▶ Work instructions
In the entries below, the lines from the one with "For every named" through the one with "Art by Patrick & Design (588, 1054)" are to be copied exactly; both ends count.

-------- Data excerpts --------

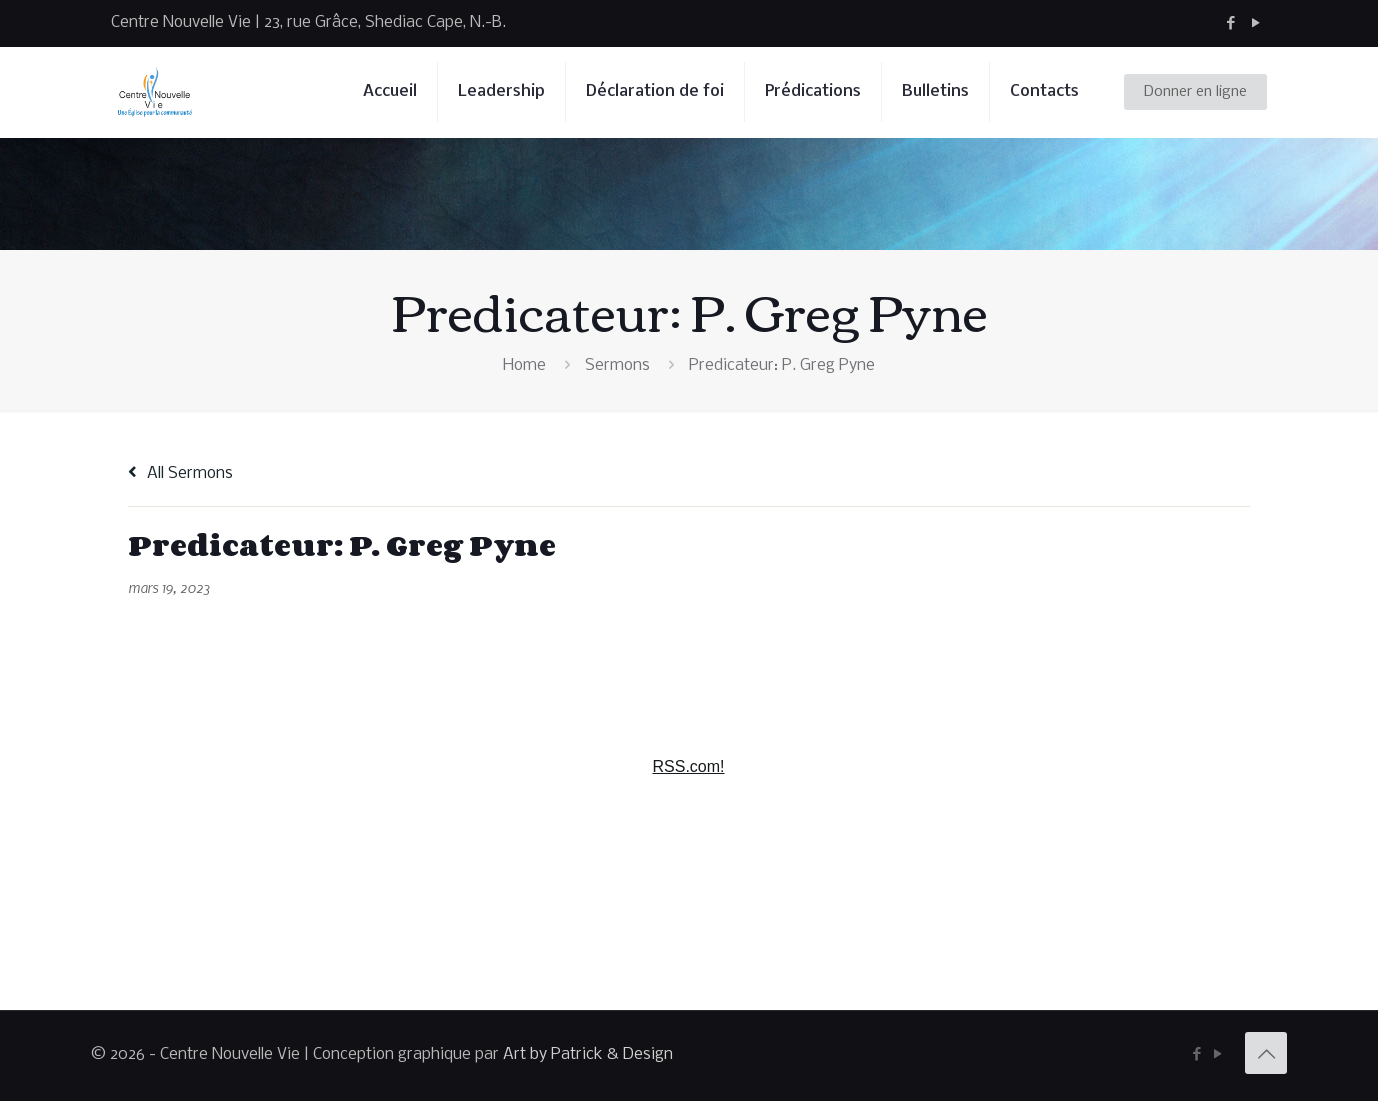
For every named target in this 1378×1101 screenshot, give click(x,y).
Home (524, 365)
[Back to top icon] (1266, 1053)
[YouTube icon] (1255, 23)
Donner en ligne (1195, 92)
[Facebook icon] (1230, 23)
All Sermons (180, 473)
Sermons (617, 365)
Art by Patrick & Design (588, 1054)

--------
-------- Data excerpts --------

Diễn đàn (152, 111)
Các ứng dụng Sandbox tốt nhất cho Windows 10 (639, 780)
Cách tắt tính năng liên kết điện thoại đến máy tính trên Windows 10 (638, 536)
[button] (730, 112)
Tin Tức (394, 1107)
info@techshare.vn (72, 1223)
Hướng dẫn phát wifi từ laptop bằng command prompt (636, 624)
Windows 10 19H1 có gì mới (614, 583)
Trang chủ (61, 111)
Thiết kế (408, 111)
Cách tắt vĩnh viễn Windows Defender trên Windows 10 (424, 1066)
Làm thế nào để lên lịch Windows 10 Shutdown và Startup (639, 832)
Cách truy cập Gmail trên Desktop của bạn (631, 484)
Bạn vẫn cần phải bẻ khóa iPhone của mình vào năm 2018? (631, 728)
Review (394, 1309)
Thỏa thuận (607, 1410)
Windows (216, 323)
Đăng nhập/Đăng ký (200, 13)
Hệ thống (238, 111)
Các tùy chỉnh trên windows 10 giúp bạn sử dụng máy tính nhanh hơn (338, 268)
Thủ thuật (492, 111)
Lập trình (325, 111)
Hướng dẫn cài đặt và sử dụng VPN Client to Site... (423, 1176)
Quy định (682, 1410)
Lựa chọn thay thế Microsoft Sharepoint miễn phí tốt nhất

--------

▶ Expected output
For every named target in this 1378×1101 screenshot, give click(x,y).
Home (524, 365)
[Back to top icon] (1266, 1053)
[YouTube icon] (1255, 23)
Donner en ligne (1195, 92)
[Facebook icon] (1230, 23)
All Sermons (180, 473)
Sermons (617, 365)
Art by Patrick & Design (588, 1054)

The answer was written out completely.